Une société civile incapable d’encadrer les citoyens Bahloulis
Deux associations sont aujourd’hui actives à El Bhalil. Il s’agit de la section El Bhalil de l’Association Marocaine de l’Education de la Jeunesse (AMEJ), et la section El Bhalil de l’UNESCO. Cette dernière a été créée en octobre 2007. Pour l’AMEJ, elle a joué un rôle primordial dans l’encadrement de la jeunesse dans la municipalité depuis plusieurs années. Malgré les problèmes qui touchent le bon fonctionnement de cette association, « l’AMEJ reste une grande école qui a permis l’encadrement et la formation de toute une génération de jeunes Bahloulis » déclare Hamid, un acteur associatif. Parmi les difficultés accablant l’Association, on trouve le manque de recettes financières. D’ailleurs, le conseil municipal n’a octroyé aux deux associations qu’une somme modeste ne dépassant pas les 1500 DH au nom de l’année budgétaire 2008. « C’est ridicule, c’est du vol » affirme un jeune associatif Bahlouli. De l’autre côté, la section de l’UNESCO El Bhalil, bénéficie d’une bonne subvention de fonds étrangers, notamment des institutions espagnoles. D’ailleurs, cette section possède déjà un siège bien équipé qui pourrait abriter les différentes activités. Lors d’une rencontre avec Abdelatif Achabi, membre du bureau exécutif de l’association, on a appris que les activités de cette section de l’UNESCO se focalisent uniquement sur l’art culinaire et l’organisation de quelques soirées festives au profit des enfants.
Un acteur associatif nous a indiqué qu’il y a plusieurs causes qui participent à la détérioration de l’action de la société civile à Bhalil.

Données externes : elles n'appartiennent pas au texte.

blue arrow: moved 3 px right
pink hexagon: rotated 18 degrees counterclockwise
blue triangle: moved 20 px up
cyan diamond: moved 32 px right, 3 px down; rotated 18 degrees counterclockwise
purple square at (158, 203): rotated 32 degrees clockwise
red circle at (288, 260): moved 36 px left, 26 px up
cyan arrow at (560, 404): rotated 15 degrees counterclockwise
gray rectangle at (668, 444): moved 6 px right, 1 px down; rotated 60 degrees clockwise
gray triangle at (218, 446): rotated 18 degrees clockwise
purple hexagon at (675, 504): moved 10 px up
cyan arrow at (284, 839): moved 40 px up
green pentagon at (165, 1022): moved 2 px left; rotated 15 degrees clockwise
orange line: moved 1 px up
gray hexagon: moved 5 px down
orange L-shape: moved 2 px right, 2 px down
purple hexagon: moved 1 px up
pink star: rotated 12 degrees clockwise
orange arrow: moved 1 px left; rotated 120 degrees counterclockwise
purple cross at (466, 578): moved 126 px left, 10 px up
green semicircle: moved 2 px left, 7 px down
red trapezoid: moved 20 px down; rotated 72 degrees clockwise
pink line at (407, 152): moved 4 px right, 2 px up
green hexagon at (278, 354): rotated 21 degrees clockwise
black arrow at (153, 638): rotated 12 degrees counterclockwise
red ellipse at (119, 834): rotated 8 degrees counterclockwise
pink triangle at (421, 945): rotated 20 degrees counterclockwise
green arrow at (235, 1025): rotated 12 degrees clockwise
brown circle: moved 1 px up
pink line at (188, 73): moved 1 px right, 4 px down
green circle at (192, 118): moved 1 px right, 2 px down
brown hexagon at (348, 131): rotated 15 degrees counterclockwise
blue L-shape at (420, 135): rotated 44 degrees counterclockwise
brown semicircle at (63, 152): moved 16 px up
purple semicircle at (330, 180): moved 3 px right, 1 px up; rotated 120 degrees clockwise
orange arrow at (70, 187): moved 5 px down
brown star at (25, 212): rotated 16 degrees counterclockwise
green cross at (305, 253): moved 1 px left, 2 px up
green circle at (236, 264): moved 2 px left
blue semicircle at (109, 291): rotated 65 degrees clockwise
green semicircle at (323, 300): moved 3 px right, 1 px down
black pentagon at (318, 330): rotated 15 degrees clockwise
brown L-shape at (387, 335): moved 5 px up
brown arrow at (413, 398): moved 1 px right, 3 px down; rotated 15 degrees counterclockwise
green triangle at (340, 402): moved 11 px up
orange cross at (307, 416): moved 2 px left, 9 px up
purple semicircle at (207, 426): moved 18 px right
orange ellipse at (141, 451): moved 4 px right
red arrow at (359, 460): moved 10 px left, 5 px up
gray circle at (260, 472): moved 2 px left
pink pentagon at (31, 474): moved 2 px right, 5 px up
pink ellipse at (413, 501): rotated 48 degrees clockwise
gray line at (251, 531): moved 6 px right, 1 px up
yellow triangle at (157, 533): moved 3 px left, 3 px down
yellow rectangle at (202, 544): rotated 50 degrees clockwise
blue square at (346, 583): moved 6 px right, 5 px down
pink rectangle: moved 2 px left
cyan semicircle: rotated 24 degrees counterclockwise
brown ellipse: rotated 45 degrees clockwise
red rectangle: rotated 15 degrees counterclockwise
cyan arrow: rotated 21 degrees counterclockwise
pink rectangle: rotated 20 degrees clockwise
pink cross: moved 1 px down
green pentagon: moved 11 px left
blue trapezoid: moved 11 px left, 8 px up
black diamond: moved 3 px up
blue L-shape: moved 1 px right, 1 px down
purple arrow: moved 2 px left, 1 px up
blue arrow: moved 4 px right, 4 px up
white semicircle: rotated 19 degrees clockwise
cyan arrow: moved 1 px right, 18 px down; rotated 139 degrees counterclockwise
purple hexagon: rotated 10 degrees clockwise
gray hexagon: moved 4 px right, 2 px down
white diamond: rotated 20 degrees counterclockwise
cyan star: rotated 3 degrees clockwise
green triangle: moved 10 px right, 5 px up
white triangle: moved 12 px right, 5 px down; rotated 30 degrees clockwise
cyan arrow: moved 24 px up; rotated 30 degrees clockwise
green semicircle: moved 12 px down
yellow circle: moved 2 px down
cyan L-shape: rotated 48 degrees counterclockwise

Entre autres, on cite l’état déplorable de la seule maison des jeunes existant dans le village. Une maison des jeunes qui reste inexploitée pendant plusieurs années, et où loge un fonctionnaire du ministère de la Jeunesse et des Sports. On peut citer également le manque de communication et collaboration entre le conseil municipal et la préfecture d’une part et la société civile active dans la région d’autre part. « Dans une rencontre avec les membres du bureau exécutif UNESCO/El Bhalil, l’ancien gouverneur de la ville de Sefrou Mohamed Allouch, actuel gouverneur de la ville El Hajeb, a refusé de coopérer avec notre association, tout en traitant les habitants d’El Bhalil de rebelles qui ont été derrière le déclenchement des événements de Sefrou, l’été 2008 » affirme Abdelatif Achabi.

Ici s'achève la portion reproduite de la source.